Problem details
All lines in the data below carrying the string "Majica" are to be located and copied.

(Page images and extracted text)
=== Section Start ===

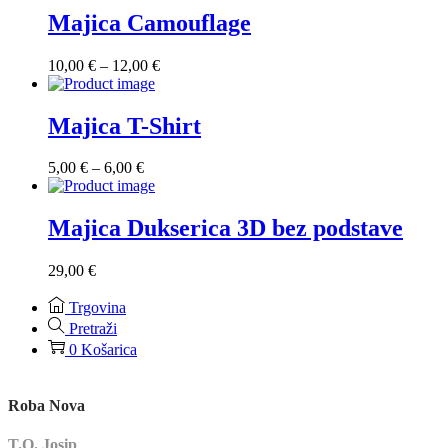
10,00 €
Majica Camouflage
do
12,00 €
Raspon
10,00
€
–
12,00
€
cijena:
od
10,00 €
Majica T-Shirt
do
12,00 €
Raspon
5,00
€
–
6,00
€
cijena:
od
5,00 €
Majica Dukserica 3D bez podstave
do
6,00 €
29,00
€
Trgovina
Pretraži
0
Košarica
Roba Nova
T.O. Josip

=== Section End ===

Your response
Majica Camouflage
Majica T-Shirt
Majica Dukserica 3D bez podstave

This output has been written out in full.